Your instructions:
The answer must consist solely of the lines from the one containing "The height and" through the last line of the records, set down exactly and without any pictures.

Extracted entries:
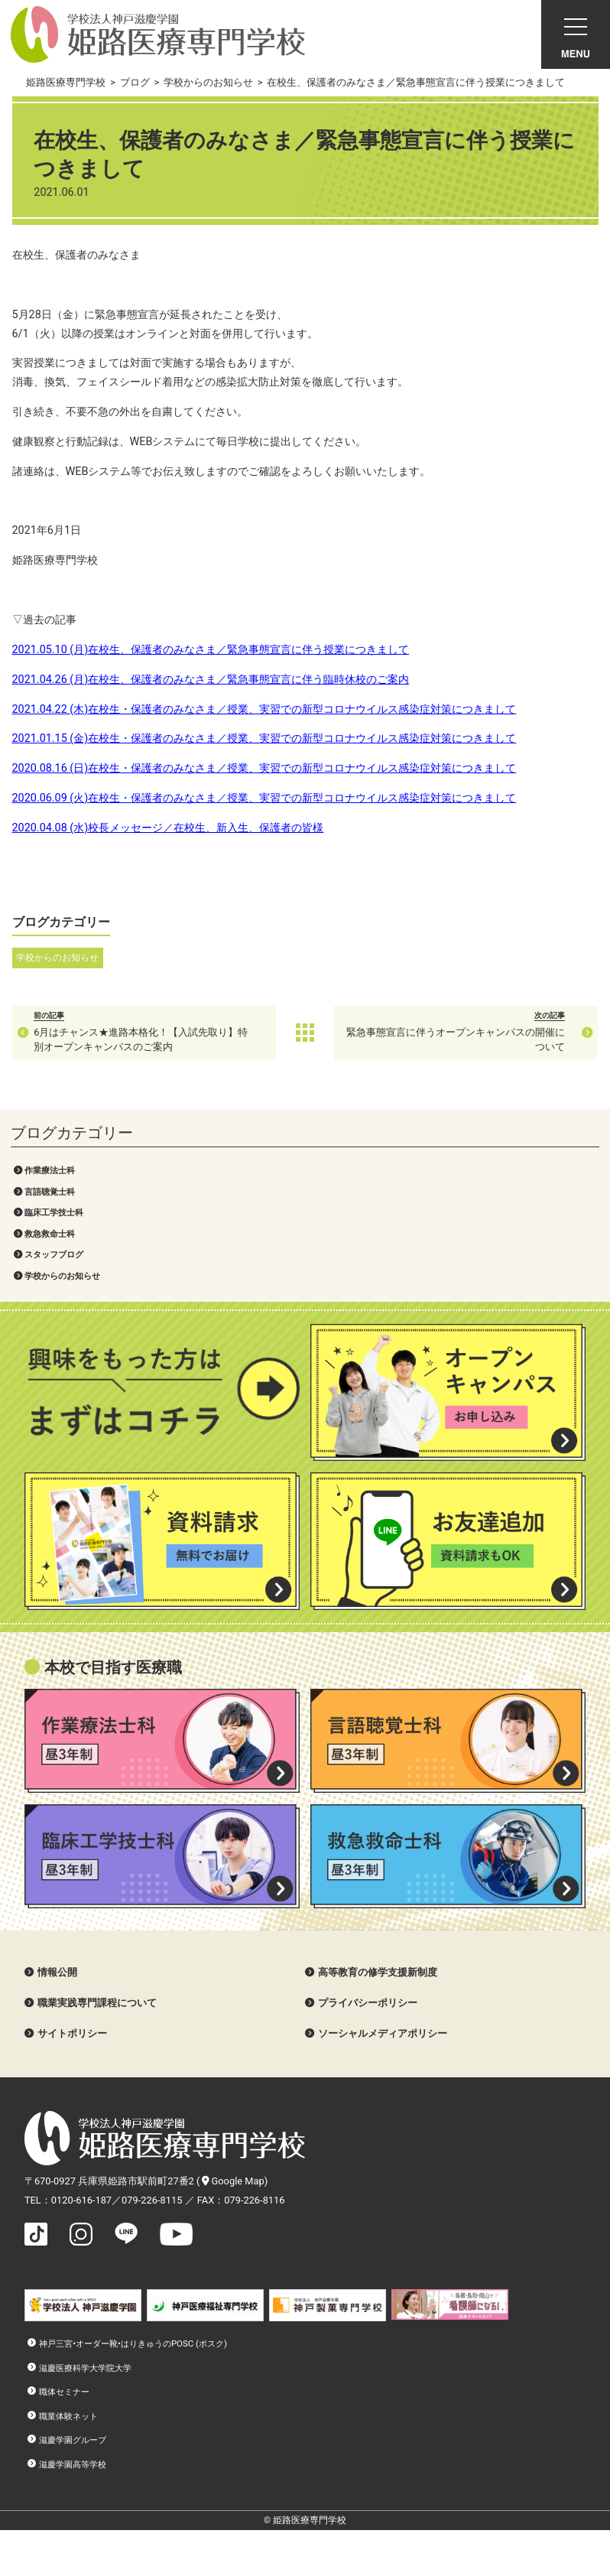 Image resolution: width=610 pixels, height=2576 pixels. What do you see at coordinates (81, 2200) in the screenshot?
I see `0120-616-187` at bounding box center [81, 2200].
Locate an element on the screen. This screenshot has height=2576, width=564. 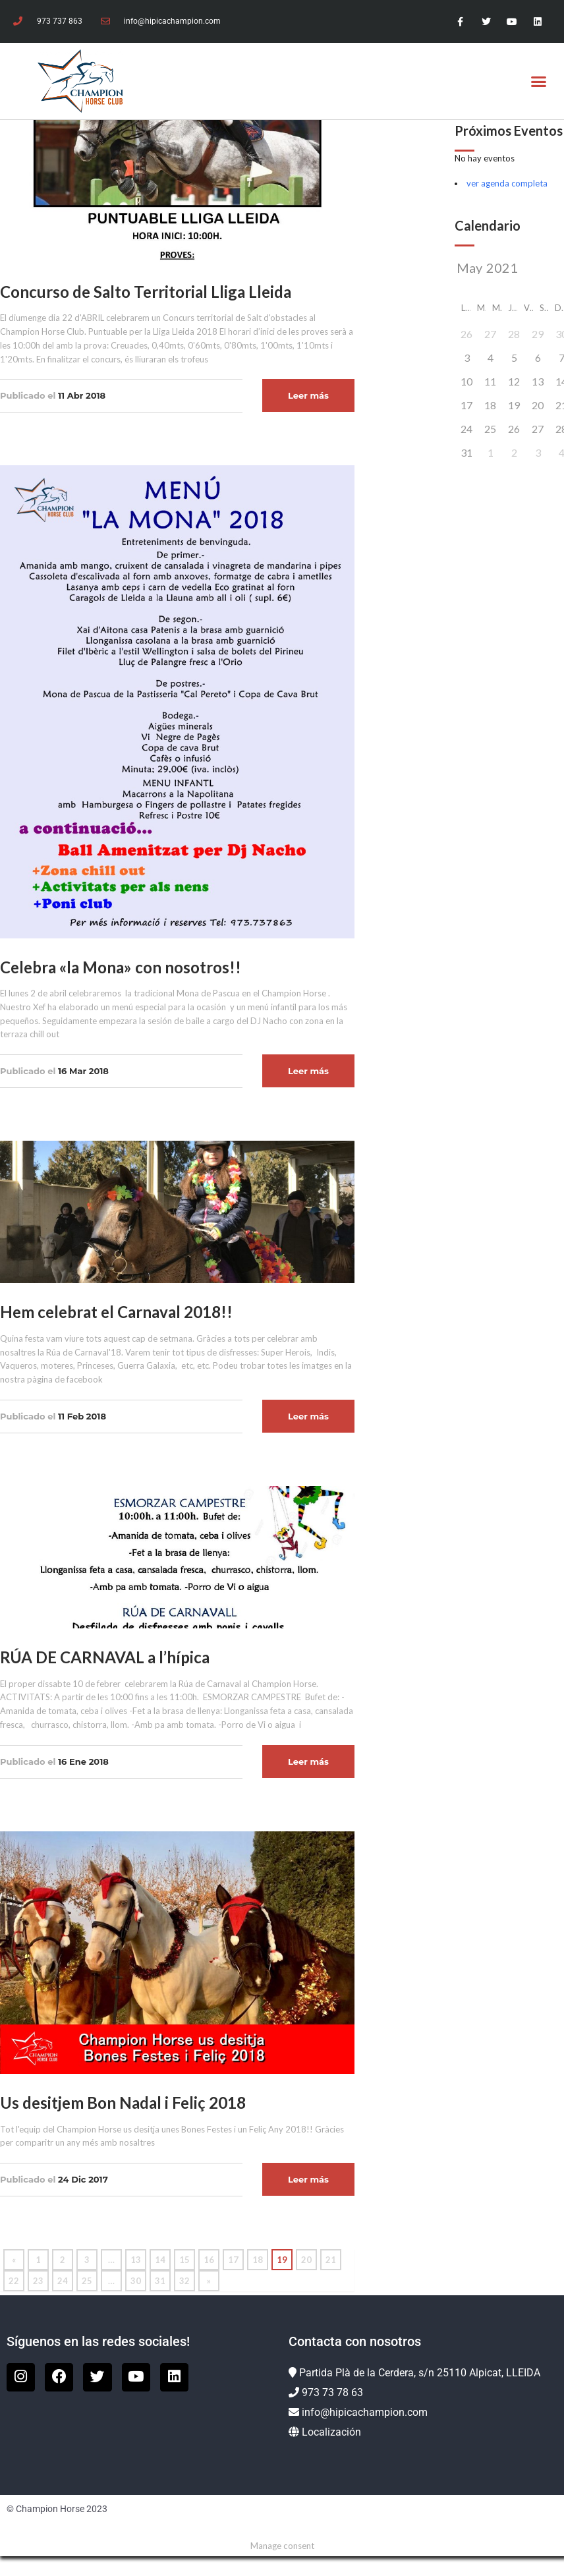
32 is located at coordinates (184, 2280).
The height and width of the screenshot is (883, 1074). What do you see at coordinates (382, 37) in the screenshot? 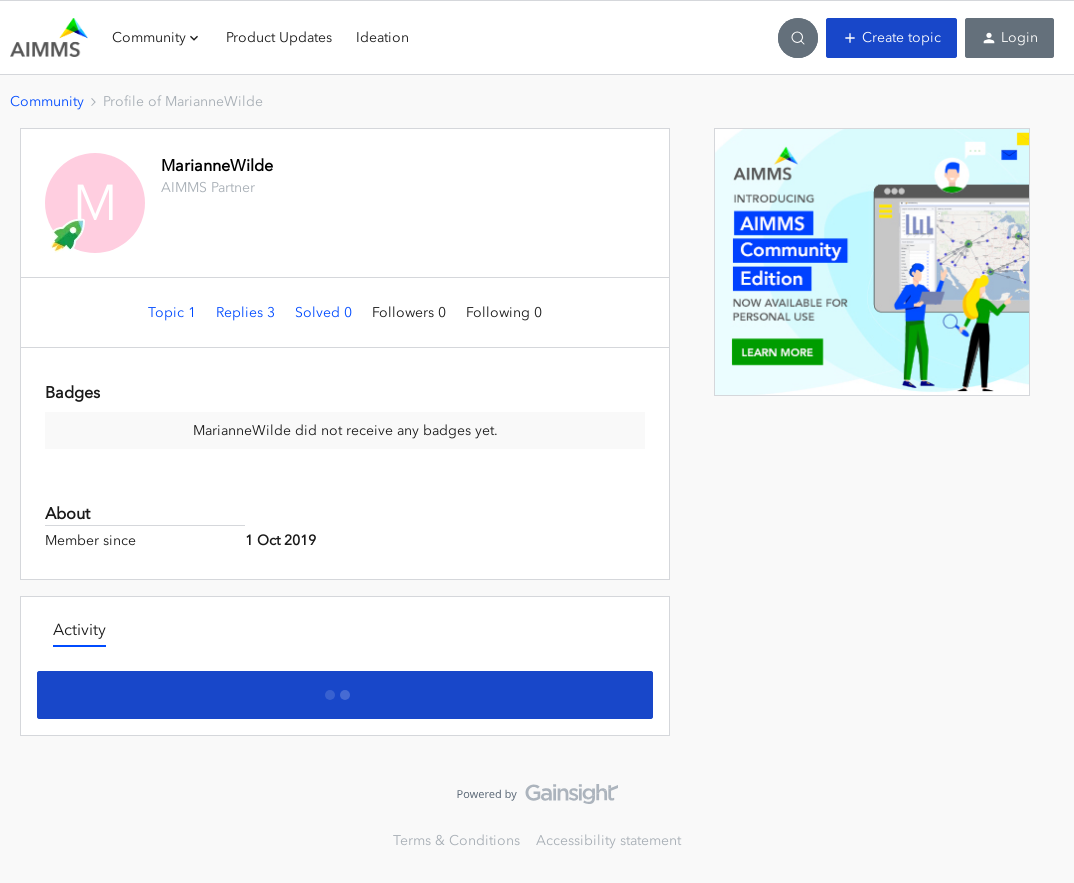
I see `Ideation` at bounding box center [382, 37].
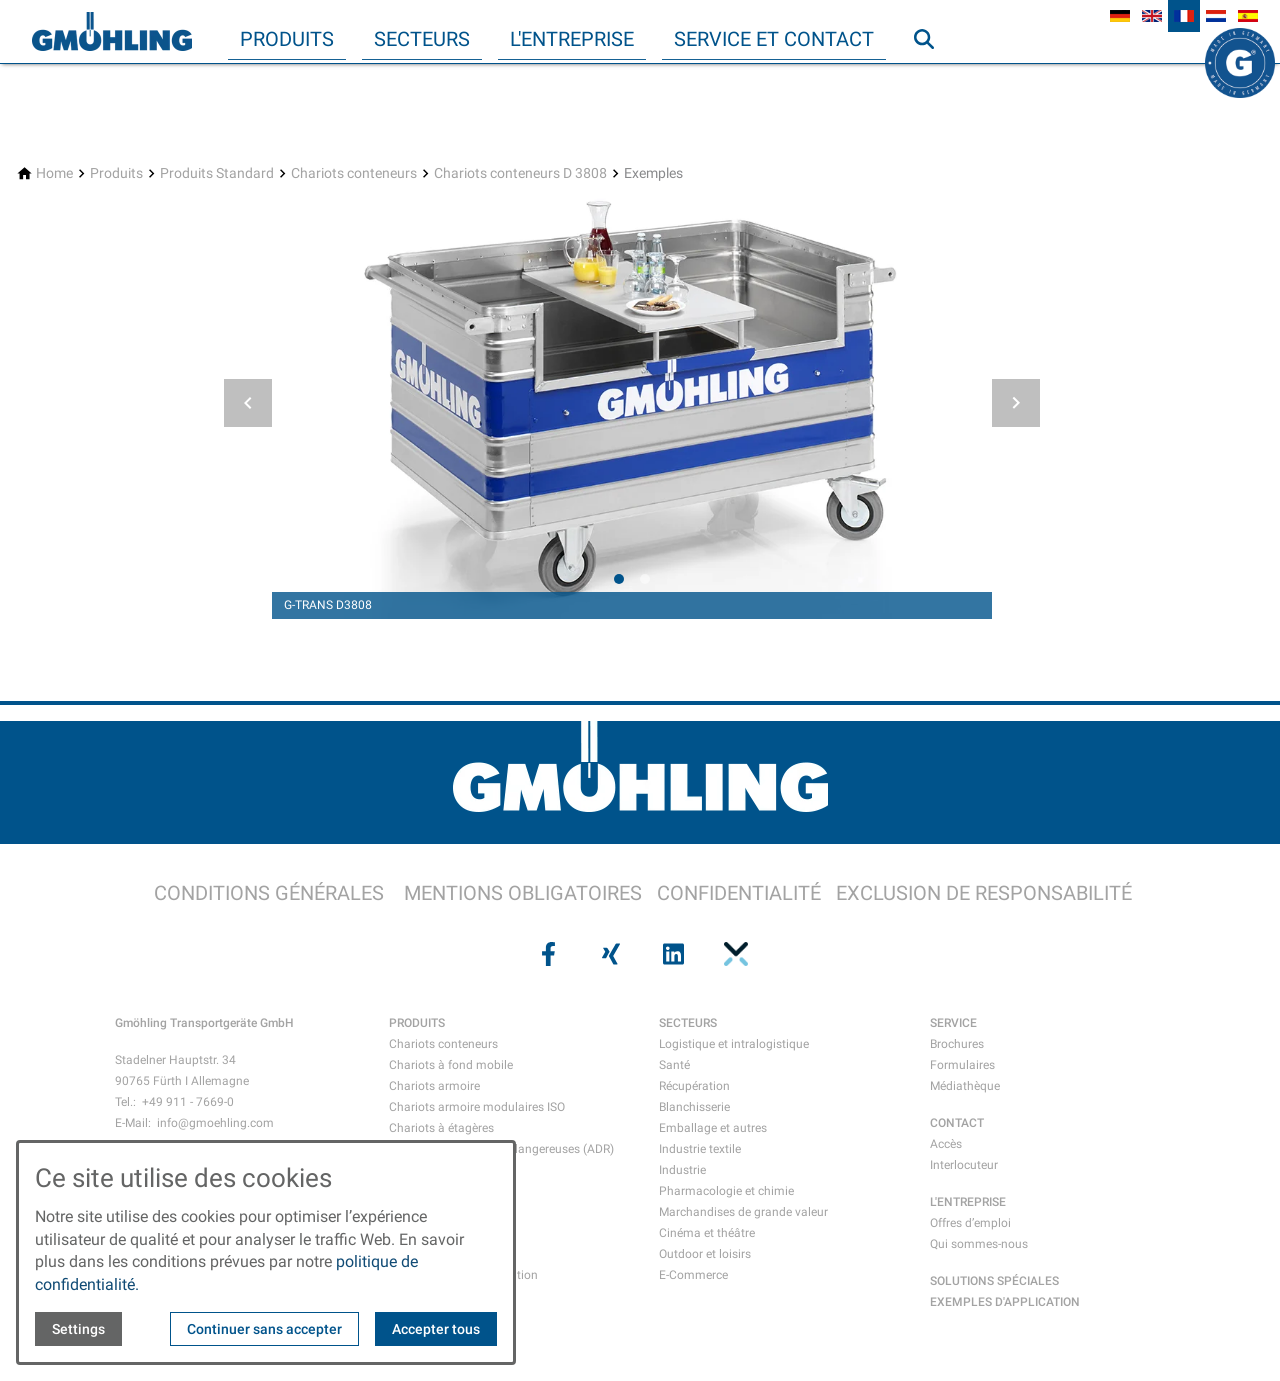  Describe the element at coordinates (774, 39) in the screenshot. I see `Service et contact` at that location.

Expected answer:
The height and width of the screenshot is (883, 1074). What do you see at coordinates (382, 37) in the screenshot? 
I see `Ideation` at bounding box center [382, 37].
  Describe the element at coordinates (774, 39) in the screenshot. I see `Service et contact` at that location.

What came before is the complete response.